▶ **Records shown**:
[Start of Attachment]
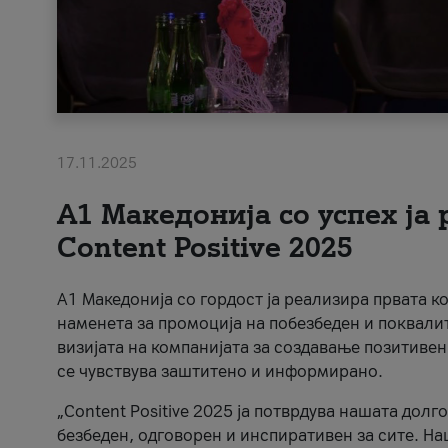
17.11.2025
А1 Македонија со успех ја
Content Positive 2025
А1 Македонија со гордост ја реализира првата к
наменета за промоција на побезбеден и поквали
визијата на компанијата за создавање позитивен
се чувствува заштитено и информирано.
„Content Positive 2025 ја потврдува нашата долг
безбеден, одговорен и инспиративен за сите. На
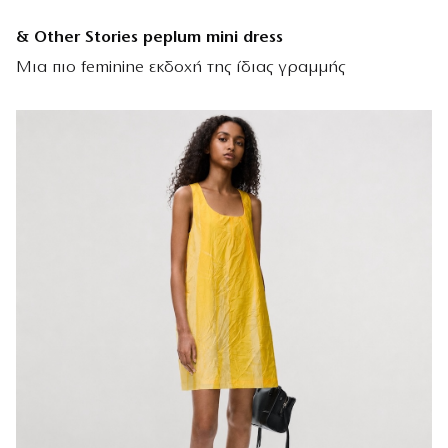
& Other Stories peplum mini dress
Μια πιο feminine εκδοχή της ίδιας γραμμής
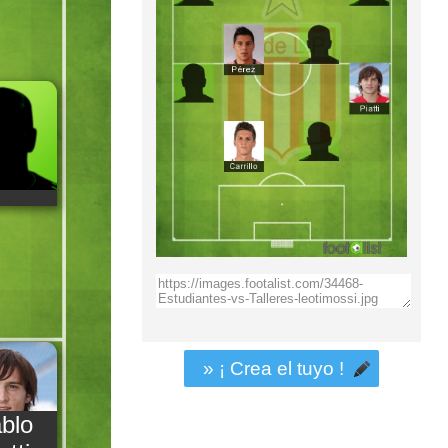
» ¡ Crea el tuyo !
blo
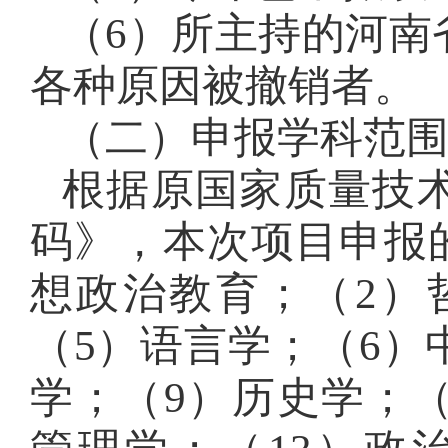
（
6）所主持的河南
各种原因被撤销者。
（二）申报学科范
根据原国家质量技
码》，本次项目申报
想政治教育；（2）
（5）语言学；（6）
学；（9）历史学；（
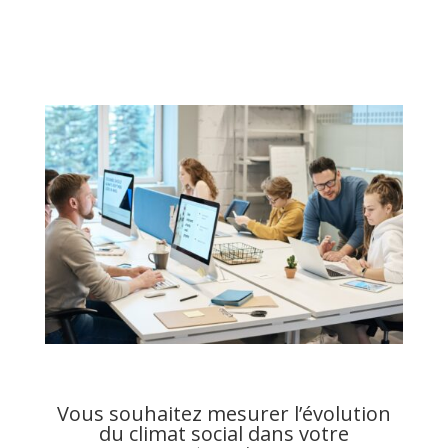
Estimation en 48h pour une
enquête RH
Vous souhaitez mesurer l’évolution
du climat social dans votre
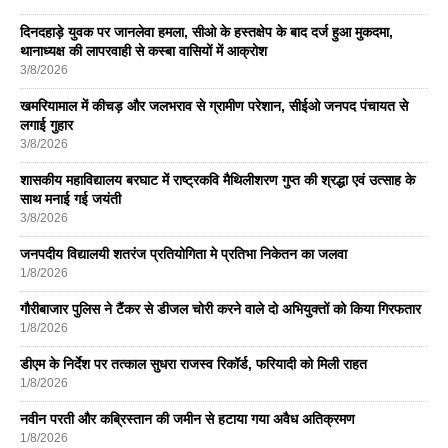
दिनदहाड़े युवक पर जानलेवा हमला, सीओ के हस्तक्षेप के बाद दर्ज हुआ मुकदमा,
थानाध्यक्ष की लापरवाही से कस्बा वासियों में आक्रोश
3/8/2026
खमरियामाल में कीचड़ और जलभराव से ग्रामीण परेशान, सीईओ जनपद पंचायत से
लगाई गुहार
3/8/2026
शासकीय महाविद्यालय बरघाट में राष्ट्रकवि मैथिलीशरण गुप्त की श्रद्धा एवं उत्साह के
साथ मनाई गई जयंती
3/8/2026
जनपदीय विद्यालयी शतरंज प्रतियोगिता मे प्रतिभा निकेतन का जलवा
1/8/2026
गौरीबाजार पुलिस ने टैंकर से डीजल चोरी करने वाले दो अभियुक्तों को किया गिरफतार
1/8/2026
डीएम के निर्देश पर तत्काल सुधरा राजस्व रिकॉर्ड, फरियादी को मिली राहत
1/8/2026
नवीन परती और कब्रिस्तान की जमीन से हटाया गया अवैध अतिक्रमण
1/8/2026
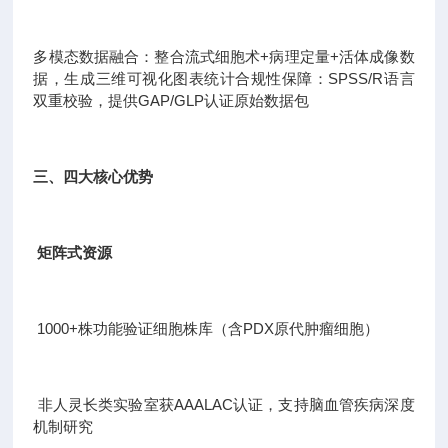
多模态数据融合：整合流式细胞术+病理定量+活体成像数
据，生成三维可视化图表统计合规性保障：SPSS/R语言
双重校验，提供GAP/GLP认证原始数据包
三、四大核心优势
矩阵式资源
1000+株功能验证细胞株库（含PDX原代肿瘤细胞）
非人灵长类实验室获AAALAC认证，支持脑血管疾病深度
机制研究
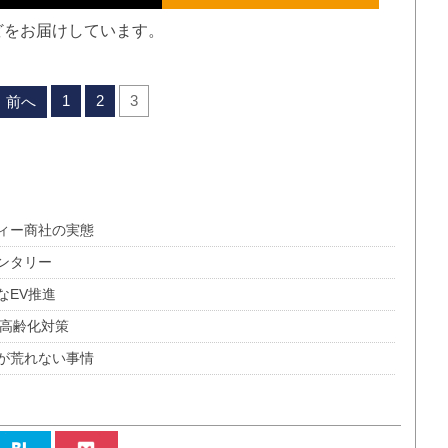
どをお届けしています。
1
2
3
前へ
ィー商社の実態
ンタリー
なEV推進
の高齢化対策
が荒れない事情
[End of Attachment]
▶ **Problem description**:
Please copy each line of the records above that holds the word "Positive".

▶ **Your response**:
Content Positive 2025
„Content Positive 2025 ја потврдува нашата долг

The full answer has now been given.